The effect was immediate and absolute. Sparring stopped. Clones dissolved mid-motion. Weapons lowered. Every person in the Undergrowth turned and surged toward the central space.

"Byron has returned!"

The cry became a roar.

A figure vaulted onto the massive stone stage. Shirtless. Dense with muscle, skin mapped in tribal tattoos that seemed to shift as he moved. He slammed a fist into his chest and loosed a shout that shook dust from the ceiling above.

A challenge.

Dozens of rebels swarmed him at once.

Byron laughed — loud, unrestrained — and became motion. He ducked, twisted, caught attackers mid-strike and sent them across the floor with careless ease. A bright red aura pulsed at his fists and feet, shockwaves spreading outward with each impact. Bodies flew. None of them broke.

Painful. Humbling. Not lethal.

Human-based power, raw and honest. Moto felt his pulse quicken.
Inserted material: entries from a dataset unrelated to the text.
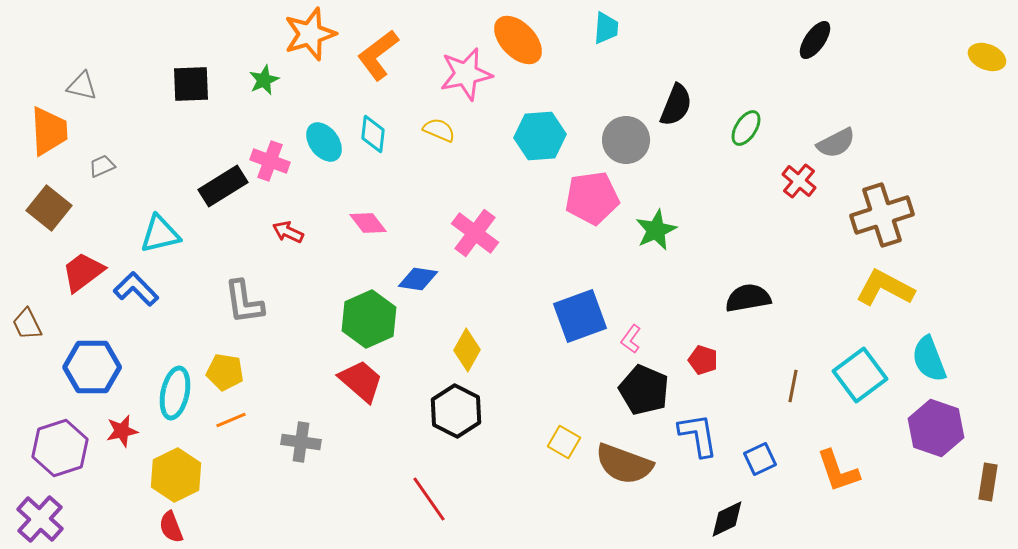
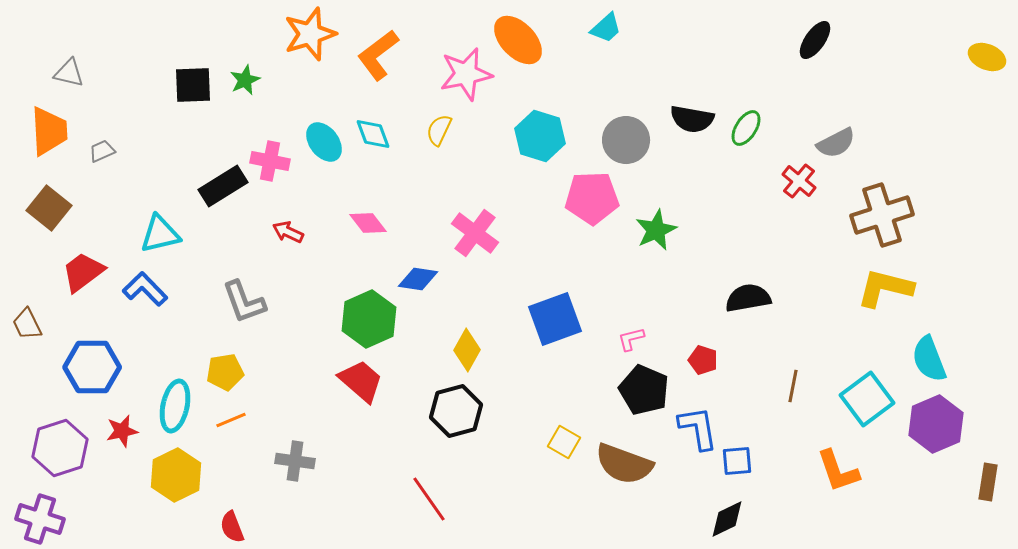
cyan trapezoid at (606, 28): rotated 44 degrees clockwise
green star at (264, 80): moved 19 px left
black square at (191, 84): moved 2 px right, 1 px down
gray triangle at (82, 86): moved 13 px left, 13 px up
black semicircle at (676, 105): moved 16 px right, 14 px down; rotated 78 degrees clockwise
yellow semicircle at (439, 130): rotated 88 degrees counterclockwise
cyan diamond at (373, 134): rotated 27 degrees counterclockwise
cyan hexagon at (540, 136): rotated 21 degrees clockwise
pink cross at (270, 161): rotated 9 degrees counterclockwise
gray trapezoid at (102, 166): moved 15 px up
pink pentagon at (592, 198): rotated 6 degrees clockwise
yellow L-shape at (885, 288): rotated 14 degrees counterclockwise
blue L-shape at (136, 289): moved 9 px right
gray L-shape at (244, 302): rotated 12 degrees counterclockwise
blue square at (580, 316): moved 25 px left, 3 px down
pink L-shape at (631, 339): rotated 40 degrees clockwise
yellow pentagon at (225, 372): rotated 18 degrees counterclockwise
cyan square at (860, 375): moved 7 px right, 24 px down
cyan ellipse at (175, 393): moved 13 px down
black hexagon at (456, 411): rotated 18 degrees clockwise
purple hexagon at (936, 428): moved 4 px up; rotated 18 degrees clockwise
blue L-shape at (698, 435): moved 7 px up
gray cross at (301, 442): moved 6 px left, 19 px down
blue square at (760, 459): moved 23 px left, 2 px down; rotated 20 degrees clockwise
purple cross at (40, 519): rotated 24 degrees counterclockwise
red semicircle at (171, 527): moved 61 px right
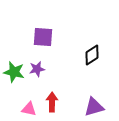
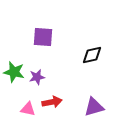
black diamond: rotated 20 degrees clockwise
purple star: moved 8 px down
red arrow: rotated 78 degrees clockwise
pink triangle: moved 1 px left
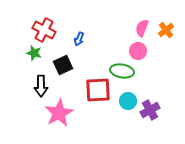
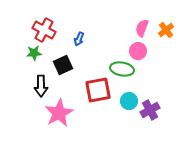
green star: rotated 21 degrees counterclockwise
green ellipse: moved 2 px up
red square: rotated 8 degrees counterclockwise
cyan circle: moved 1 px right
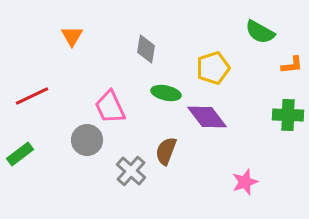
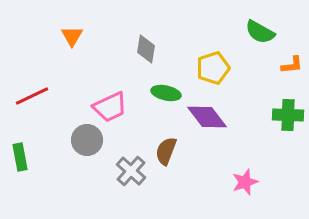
pink trapezoid: rotated 90 degrees counterclockwise
green rectangle: moved 3 px down; rotated 64 degrees counterclockwise
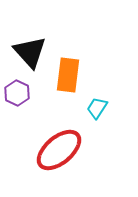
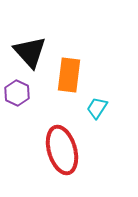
orange rectangle: moved 1 px right
red ellipse: moved 3 px right; rotated 66 degrees counterclockwise
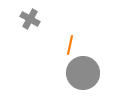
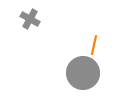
orange line: moved 24 px right
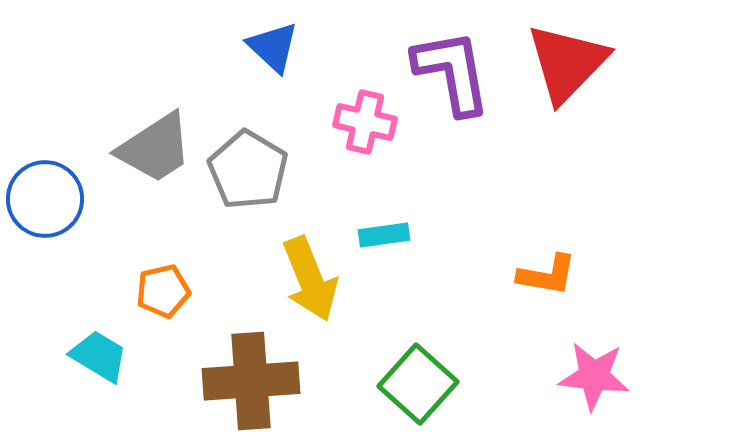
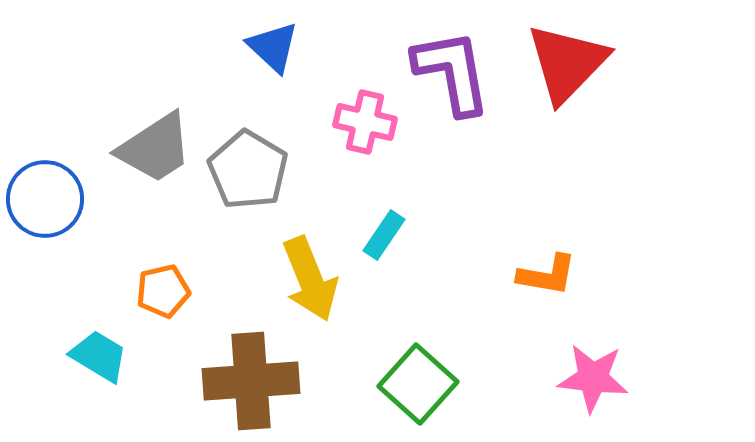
cyan rectangle: rotated 48 degrees counterclockwise
pink star: moved 1 px left, 2 px down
This was the kind of fighting he understood.

He took a step forward.

A hand closed on his shoulder — firm, gentle, not moving.

Lilly.

"Trust me," she said quietly. Not afraid. Careful.

The chaos burned itself out. Rebels groaned and laughed from the floor as Byron dropped from the stage and landed directly in front of Moto and Lilly. He gave her a respectful nod, then looked out over his people with something close to possessive pride.

"Is it always like this when he comes back?" Aemon asked, trying to sound casual.

"He's truly one of us," Lilly said, smiling. "That's why we accept him. Or at least — part of it."

POP.

"Ooh! What's the other part?" Joy burst out, leaning forward. "Tell me—"

Lilly opened her mouth.

And froze.

The change in Byron was subtle at first — a tightening, a pressure shift in the air around him. Then the dread hit.

It moved through the cavern like something alive. Every Sango native in the space — Lilly, Dimakatso, the hundreds packed into the underground — broke out in goosebumps at the same instant. Conversations died mid-word. Cheering stopped. Hair rose on arms and necks.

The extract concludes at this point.